This tune [EVAN], "the popularity of which in Scotland, America, and the Colonies is quite unprecedented" (Tonic Sol Fa Reporter, May 15, 1870), consists of the 1st, 2nd, 7th, and 8th strains of "O Thou dread Power" a sacred song by the Rev. W.H. Havergal, the melody being unaltered. EVAN II is the entire melody of the same song, harmonized by the author as a C.M.D. about the year 1867. The following note, written upon a copy of EVAN, given as autograph at the request of a friend, supplies his own account of its origin:
"EVAN, framed by Dr. Lowell Mason of New York, from a sacred song, 'O thou dread Power,' by W.H. Havergal, M.A., original air first published in 1847. The beautiful words of the sacred song were written by Burns for the family of Dr.
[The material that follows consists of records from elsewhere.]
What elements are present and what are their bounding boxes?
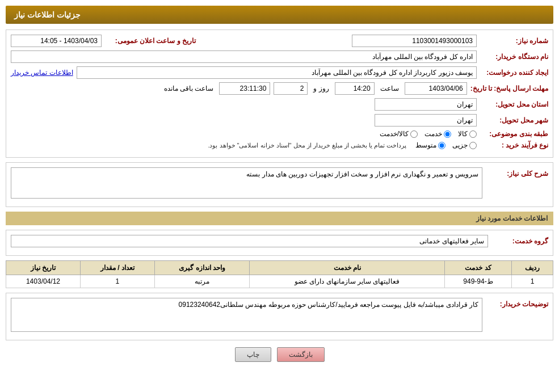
col-vahed: واحد اندازه گیری: [154, 261, 250, 275]
cell-tedad: 1: [80, 275, 154, 288]
mohlat-label: مهلت ارسال پاسخ: تا تاریخ:: [470, 85, 548, 92]
saat-input[interactable]: [335, 82, 375, 95]
back-button[interactable]: بازگشت: [277, 347, 325, 362]
print-button[interactable]: چاپ: [235, 347, 271, 362]
radio-khadamat-label: خدمت: [424, 130, 442, 138]
shomara-niaz-label: شماره نیاز:: [480, 37, 548, 45]
ettelaat-tamas-link[interactable]: اطلاعات تماس خریدار: [11, 69, 73, 77]
cell-tarikh: 1403/04/12: [6, 275, 81, 288]
col-radif: ردیف: [511, 261, 553, 275]
nam-dastgah-input[interactable]: [11, 50, 477, 63]
noe-farayand-label: نوع فرآیند خرید :: [480, 141, 548, 149]
shomara-niaz-input[interactable]: [352, 35, 477, 47]
goroh-khadamat-label: گروه خدمت:: [491, 237, 548, 245]
sharh-label: شرح کلی نیاز:: [486, 167, 548, 178]
radio-kala-khadamat-label: کالا/خدمت: [380, 130, 409, 138]
radio-khadamat-item[interactable]: خدمت: [424, 130, 451, 138]
col-kod: کد خدمت: [445, 261, 512, 275]
radio-khadamat[interactable]: [444, 130, 451, 138]
header-title: جزئیات اطلاعات نیاز: [14, 10, 81, 19]
cell-kod: ط-94-949: [445, 275, 512, 288]
cell-nam: فعالیتهای سایر سازمانهای دارای عضو: [250, 275, 445, 288]
ostan-input[interactable]: [375, 98, 477, 111]
table-row: 1 ط-94-949 فعالیتهای سایر سازمانهای دارا…: [6, 275, 553, 288]
tarikh-elan-label: تاریخ و ساعت اعلان عمومی:: [105, 37, 196, 45]
ejad-konande-label: ایجاد کننده درخواست:: [480, 69, 548, 77]
tarikh-elan-input[interactable]: [11, 35, 102, 47]
tosif-value: کار قرادادی میباشد/به فایل پیوست مراجعه …: [11, 298, 482, 332]
nam-dastgah-label: نام دستگاه خریدار:: [480, 53, 548, 61]
radio-kala-khadamat[interactable]: [410, 130, 418, 138]
cell-radif: 1: [511, 275, 553, 288]
tarikh-input[interactable]: [405, 82, 467, 95]
saatbaghi-input[interactable]: [219, 82, 270, 95]
sharh-value: سرویس و تعمیر و نگهداری نرم افزار و سخت …: [11, 167, 482, 199]
khadamat-title: اطلاعات خدمات مورد نیاز: [6, 212, 553, 225]
radio-kala-khadamat-item[interactable]: کالا/خدمت: [380, 130, 418, 138]
radio-kala-label: کالا: [458, 130, 468, 138]
radio-motavaset[interactable]: [438, 142, 445, 149]
radio-jozii-item[interactable]: جزیی: [452, 141, 477, 149]
radio-motavaset-label: متوسط: [415, 141, 436, 149]
radio-kala[interactable]: [469, 130, 477, 138]
goroh-khadamat-input[interactable]: [11, 235, 488, 247]
farayand-radio-group: جزیی متوسط: [415, 141, 477, 149]
col-tedad: تعداد / مقدار: [80, 261, 154, 275]
cell-vahed: مرتبه: [154, 275, 250, 288]
ejad-konande-input[interactable]: [77, 66, 477, 79]
shahr-input[interactable]: [375, 114, 477, 127]
radio-motavaset-item[interactable]: متوسط: [415, 141, 445, 149]
tabaghe-label: طبقه بندی موضوعی:: [480, 130, 548, 138]
shahr-label: شهر محل تحویل:: [480, 116, 548, 124]
saatbaghi-label: ساعت باقی مانده: [164, 85, 214, 92]
radio-jozii[interactable]: [469, 142, 477, 149]
col-tarikh: تاریخ نیاز: [6, 261, 81, 275]
radio-jozii-label: جزیی: [452, 141, 468, 149]
col-nam: نام خدمت: [250, 261, 445, 275]
page-header: جزئیات اطلاعات نیاز: [6, 6, 553, 24]
ostan-label: استان محل تحویل:: [480, 100, 548, 108]
services-table: ردیف کد خدمت نام خدمت واحد اندازه گیری ت…: [6, 260, 553, 288]
rooz-input[interactable]: [274, 82, 308, 95]
button-row: بازگشت چاپ: [6, 347, 553, 362]
saat-label: ساعت: [380, 85, 399, 92]
radio-kala-item[interactable]: کالا: [458, 130, 477, 138]
tosif-label: توضیحات خریدار:: [486, 298, 548, 308]
rooz-label: روز و: [313, 85, 329, 92]
tabaghe-radio-group: کالا خدمت کالا/خدمت: [380, 130, 477, 138]
farayand-note: پرداخت تمام یا بخشی از مبلغ خریدار از مح…: [208, 142, 406, 149]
Lawrie. The music to them is in triple time, and in the key of A-flat. The tune EVAN comprises only part of the original melody. As the American arrangement was a sad estrangement, I have reconstructed the tune after a more correct form. Why it was called EVAN I know not. Still I do not approve the tune. Leamington, March 19th, 1870. W.H. Havergal."
—Havergal’s Psalmody and Century of Chants (London: R. Cocks, 1871), p. xix.